As if this wasn’t enough, Willis lays it all the way down even more. Black Language is:
the verbal diaspora of Africa that shapes our very spines…
the way we cross our T’s with the Middle Passage…
the times when we dot Our “I’s” with strange fruits…
the paths we have traveled when we curve our S’s with Atlantic routes/roots.
We have never been “slaves to white phonetics,” never strung up by “Jim Crow grammar,” and have never been confined by the lines of “Mason-Dixon diction.” Black Language cannot, therefore, be corrected because this language is about political, historical, and cultural CONTEXT, not deviations from what white systems/schools/institutions define as the norm or standard— arbitrary rules that far too many folk (white folk and folk of color) accept as somehow harboring truth, justice, elegance, or logic.

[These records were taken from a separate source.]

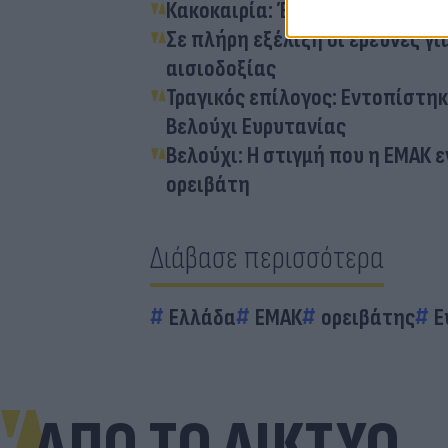
Κακοκαιρία: Έπεσαν κολώνες απ
Σε πλήρη εξέλιξη οι έρευνες γ
αισιοδοξίας
Τραγικός επίλογος: Εντοπίστηκ
Βελούχι Ευρυτανίας
Βελούχι: Η στιγμή που η ΕΜΑΚ 
ορειβάτη
Διάβασε περισσότερα
Ελλάδα
ΕΜΑΚ
ορειβάτης
Ε
ΑΠΟ ΤΟ ΔΙΚΤΥΟ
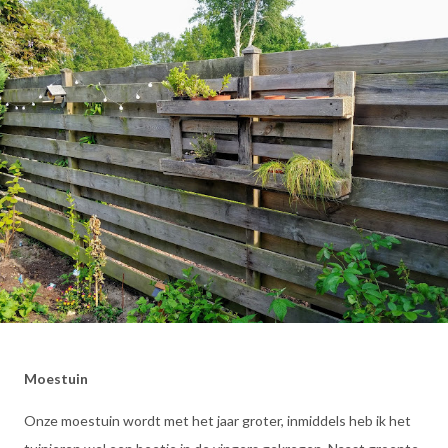
Moestuin
Onze moestuin wordt met het jaar groter, inmiddels heb ik het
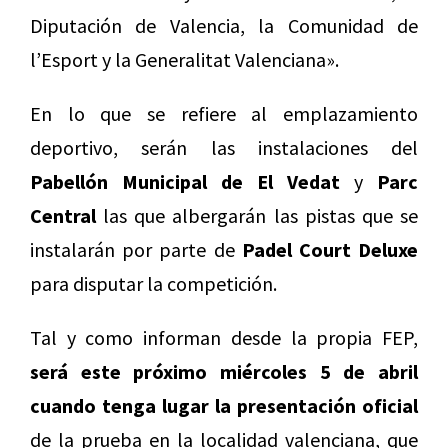
Diputación de Valencia, la Comunidad de
l’Esport y la Generalitat Valenciana».
En lo que se refiere al emplazamiento
deportivo, serán las instalaciones del
Pabellón Municipal de El Vedat
y
Parc
Central
las que albergarán las pistas que se
instalarán por parte de
Padel Court Deluxe
para disputar la competición.
Tal y como informan desde la propia FEP,
será este próximo miércoles 5 de abril
cuando tenga lugar la presentación oficial
de la prueba en la localidad valenciana, que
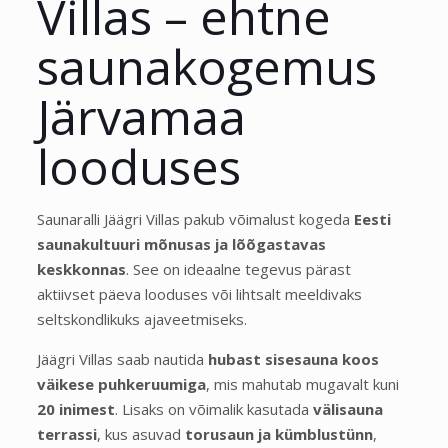
Villas – ehtne
saunakogemus
Järvamaa
looduses
Saunaralli Jäägri Villas pakub võimalust kogeda
Eesti
saunakultuuri mõnusas ja lõõgastavas
keskkonnas
. See on ideaalne tegevus pärast
aktiivset päeva looduses või lihtsalt meeldivaks
seltskondlikuks ajaveetmiseks.
Jäägri Villas saab nautida
hubast sisesauna koos
väikese puhkeruumiga
, mis mahutab mugavalt kuni
20 inimest
. Lisaks on võimalik kasutada
välisauna
terrassi
, kus asuvad
torusaun ja kümblustünn
,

At the end, Willis brings us to the scene of WRITING, the vantage point that interests me most. I am not a school/university-trained linguist. Although I find some of that work interesting at times, I am not interested in mathematical equations/statistical data that describes how, for instance, my grandmother used African American Language. I am not interested in helping white academic/middle class audiences understand her language as competent, intelligent, rule-governed, and rhetorically-savvy. Those who have doubted these facts did not do so because they were in need of quantitive academic studies; they were in need of humanity, of exactly the kind of humanity my grandmother’s Black Language enacted. Willis’s focus on WRITING is a radical contribution for me. He is not merely talking about code-switching when you talk to your boys, or when you shift oral registers in public performances. Willis is talking about Black Language as a THOUGHT PROCESS, as words/meaning that structure his thoughts and intellectual-political movements on the page and screen, going beyond the linear, western discourse-teleology of white institutions/white schooling/white publishing that far too many of us promote and sustain.
Yes, Black Language Matters.
And we are so far away from realizing the radical implications of this.